Lindsey grew up in Cardiff and Leeds and then spent four years studying at the Royal Academy of Music. After a brief period of working as a classroom music teacher, she decided to refocus on piano teaching. Since then, she has followed this path, together with that of performing, amassing some thirty-five years of experience. In 2002 Lindsey became employed by Queen Elizabeth Grammar School and Wakefield Girls’ High School, where she continues to have a busy and thriving teaching practice.

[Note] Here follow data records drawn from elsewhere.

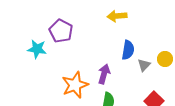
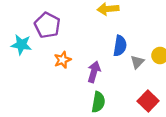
orange star: (75, 85) -> (62, 60), moved, size x0.6

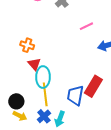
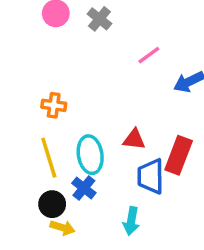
red triangle: (34, 64) -> (134, 139), moved, turned -32
yellow line: (45, 94) -> (49, 158), moved
blue cross: (44, 116) -> (84, 188), moved

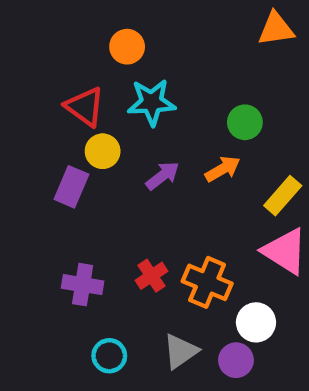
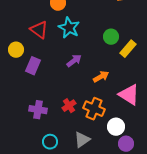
cyan star: (151, 102) -> (69, 28), turned 30
yellow circle: (103, 151) -> (16, 50), moved
orange arrow: (223, 169) -> (101, 77), moved
yellow rectangle: (283, 196) -> (128, 49), moved
purple circle: (236, 360) -> (126, 144), moved

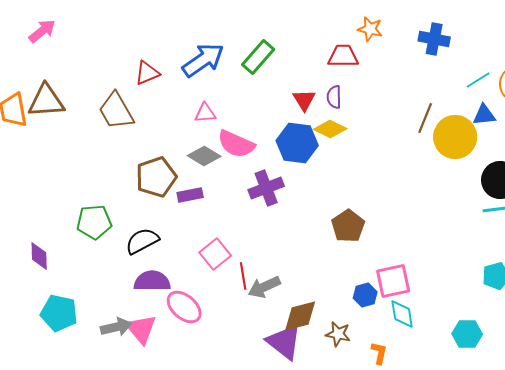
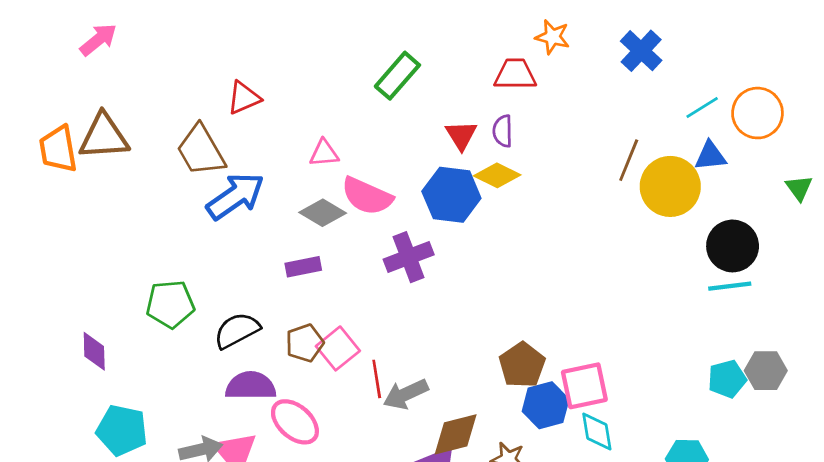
blue cross: (434, 39) -> (641, 51), turned 32
blue arrow: (203, 60) -> (235, 196), moved
brown pentagon: (156, 177) -> (305, 343), moved, size x0.7
brown pentagon: (348, 226) -> (522, 365), moved
blue hexagon: (365, 295) -> (546, 405), size x1.4

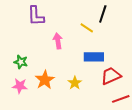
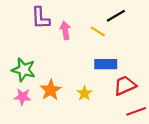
black line: (103, 14) -> (116, 16), turned 42
pink arrow: (58, 41) -> (65, 30), moved
green star: (21, 62) -> (24, 70), size x1.5

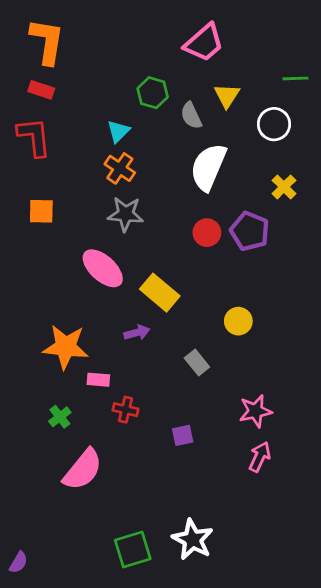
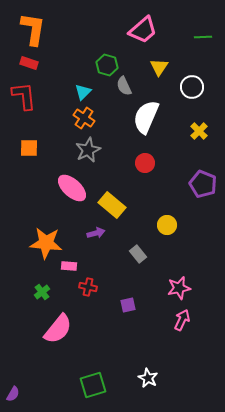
green line: (295, 78) -> (203, 37), moved
gray semicircle: (191, 116) -> (124, 86), moved
gray star: (126, 214) -> (88, 150), turned -30
purple pentagon: (250, 231) -> (203, 184), moved
white star: (193, 540) -> (148, 378), moved, size x0.7

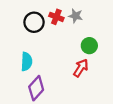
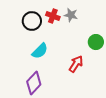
green circle: (89, 46) -> (96, 42), moved
cyan semicircle: (27, 62) -> (40, 51), moved, turned 42

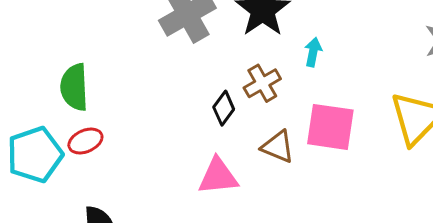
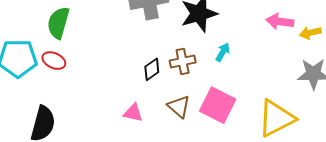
red ellipse: (85, 141) -> (54, 61), turned 30
pink triangle: (218, 176) -> (133, 113), size x0.7

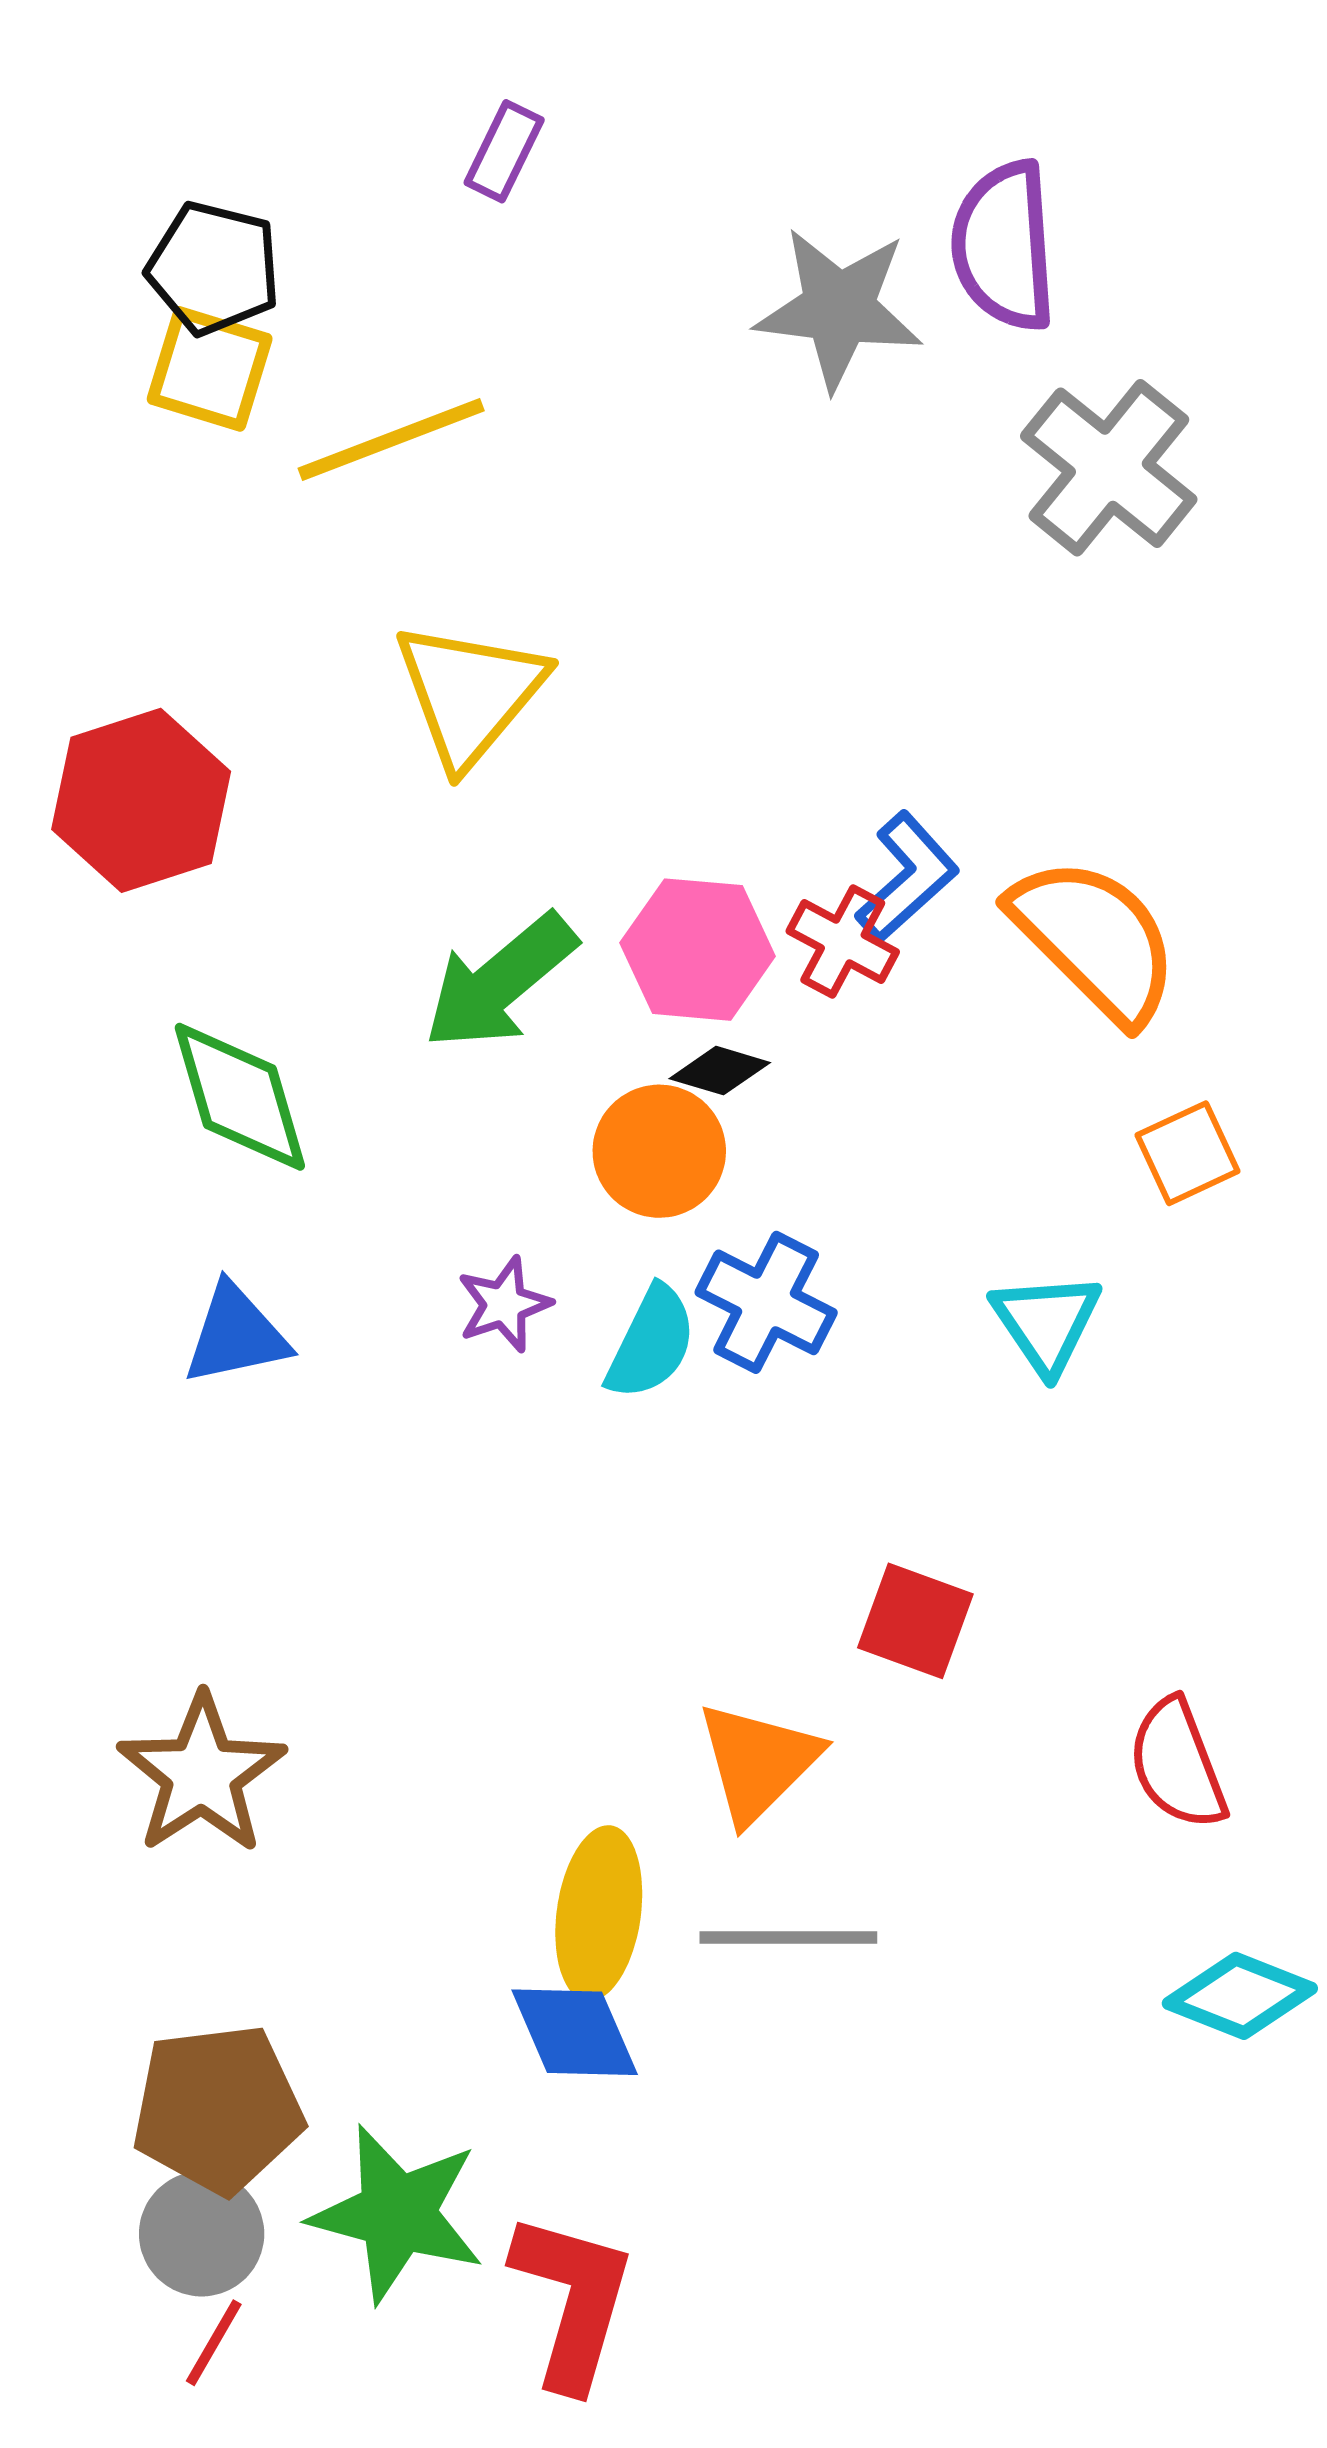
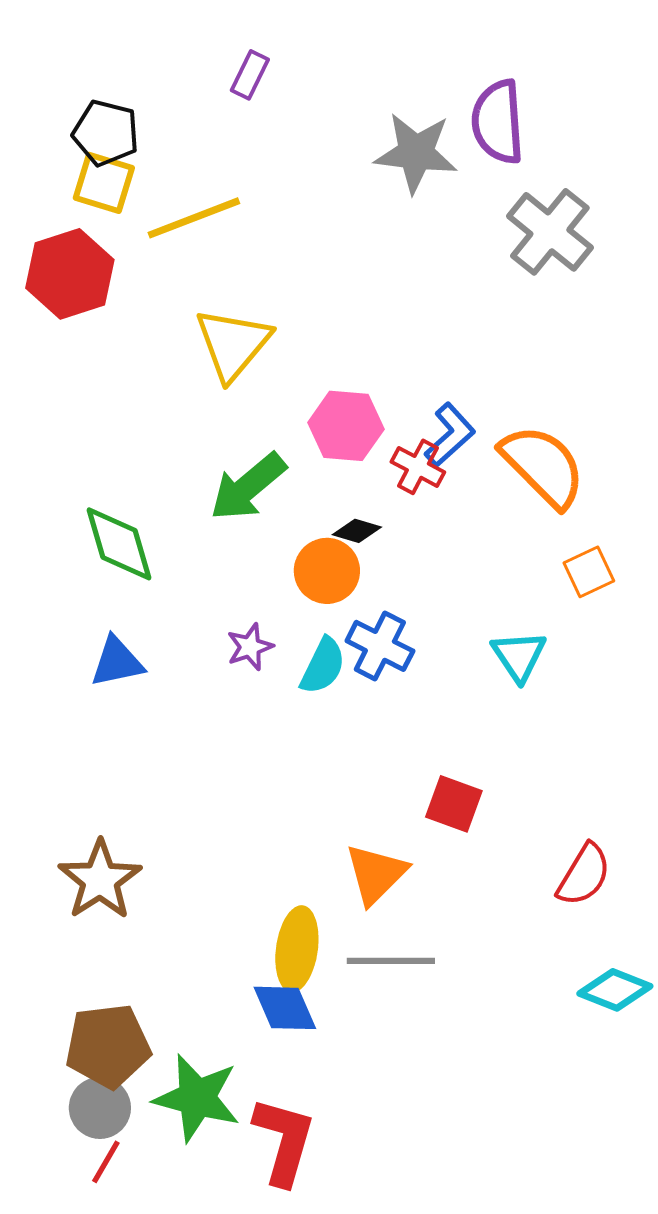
red hexagon: (141, 800) -> (70, 274), moved
pink hexagon: (698, 950) -> (346, 426), moved
red semicircle: (1177, 1764) -> (584, 875), turned -128

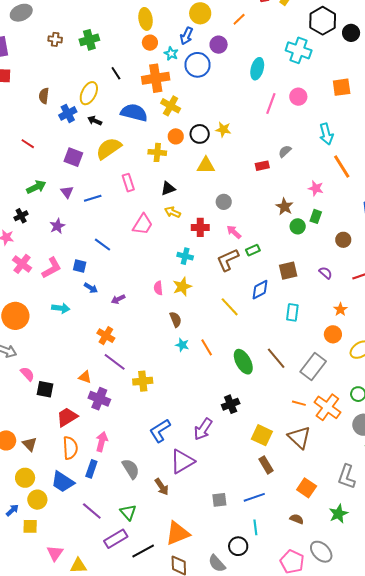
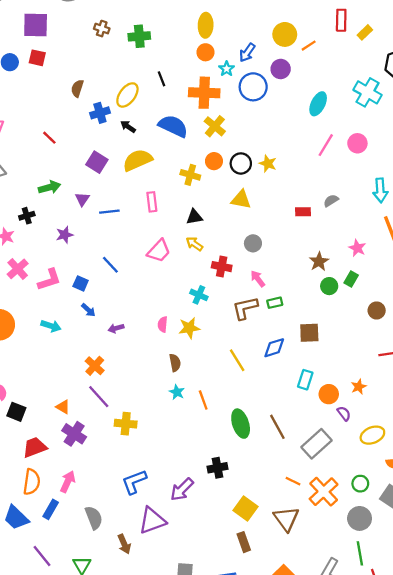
yellow circle: (200, 13) -> (285, 34), moved
purple semicircle: (326, 273) -> (344, 413), moved
orange circle: (333, 334) -> (329, 394), moved

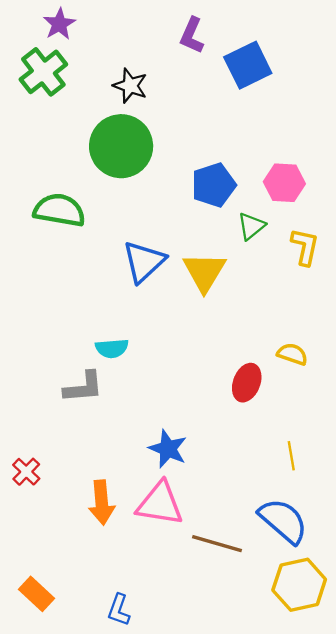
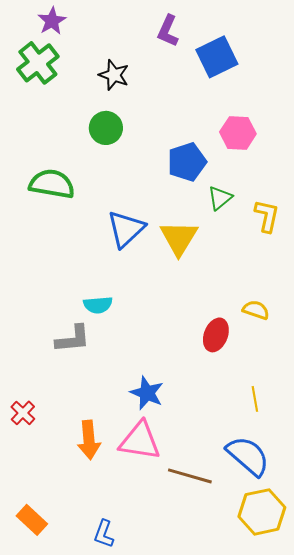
green circle: (121, 146) -> (106, 128), size x0.6
pink hexagon: (284, 183) -> (238, 133), moved

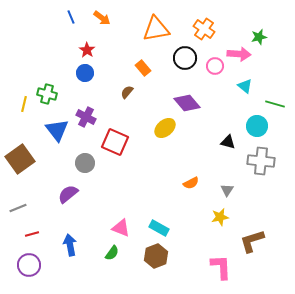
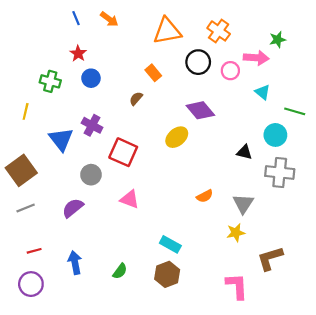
red star: (87, 50) -> (78, 53), moved
green cross: (47, 94) -> (50, 81), moved
gray triangle: (227, 190) -> (243, 204), size x1.5
gray line: (18, 208) -> (26, 208), moved
pink triangle: (121, 228) -> (130, 199), moved

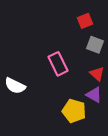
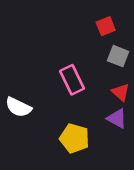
yellow pentagon: (74, 111) -> (74, 138), moved

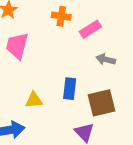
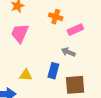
gray arrow: (106, 59) -> (68, 52), moved

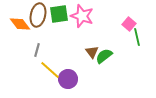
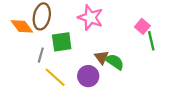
green square: (59, 14) -> (62, 42), moved
green semicircle: (104, 56) -> (115, 62), turned 72
purple circle: (68, 79) -> (88, 76), moved

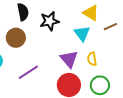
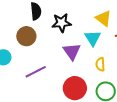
purple triangle: (69, 59) -> (72, 51), moved

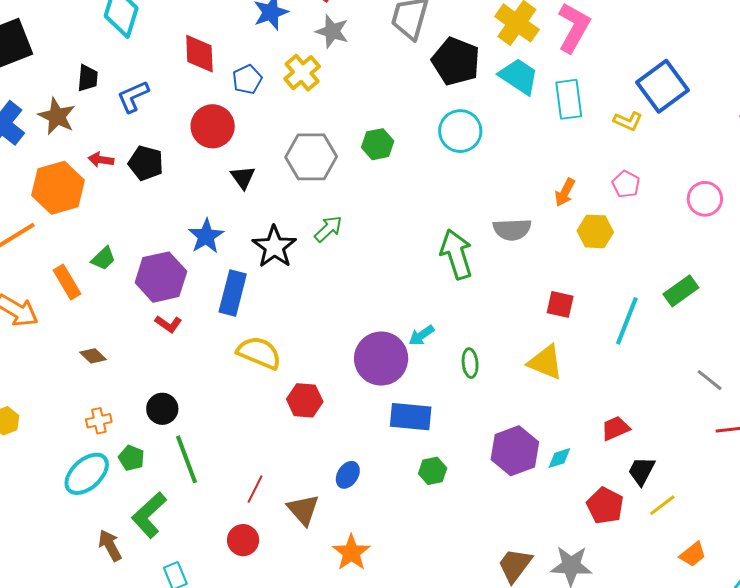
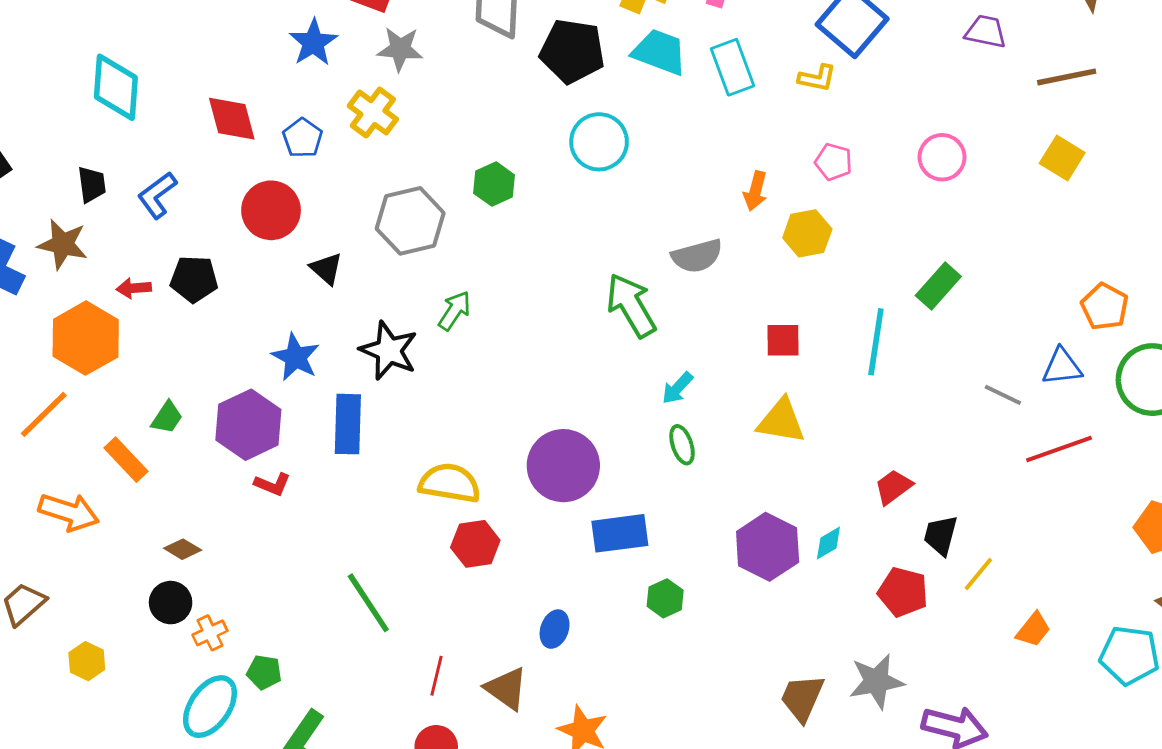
cyan arrow: (422, 335) -> (677, 388), moved
yellow semicircle: (259, 353) -> (450, 483), moved
black circle: (162, 409) -> (171, 603), moved
green line: (187, 459) -> (368, 603), moved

Lindsey has become well known for her innovative approaches to improving key skills whilst maintaining enjoyment for her students. She is the composer of FunKey! a series of books designed to improve piano students’ sight-reading skills using jazz based material and Jazz Keys, its counterpart, for flute. In 2017 her suite of piano pieces entitled, All the Fun of the Fair, suitable for intermediate and advanced students, was published. This was followed in 2018 by a set of advanced pieces entitled Vignettes, and then by Jazzagility! a series of graded piano technique books in the jazz idiom.
Alison is a pianist, composer and teacher with a thriving private teaching practice in Surrey. After graduating from the Royal College of Music, she went on to complete a masters’ degree at Surrey University with the philosophy of music at the heart of her studies.
Alison’s interest in composition grew out of a desire to provide her students with imaginative music to play that would give them the opportunity to explore the full range and sonority of the piano whilst exploring different techniques. Her published work includes a varied portfolio of educational books, such as Doodles 1 and 2 and Treasure Trove, as well as commissions from ABRSM, Trinity College London and Breitkopf & Härtel. Alison has also had works included in the exam syllabi for ABRSM and RIAM and has contributed to several anthologies.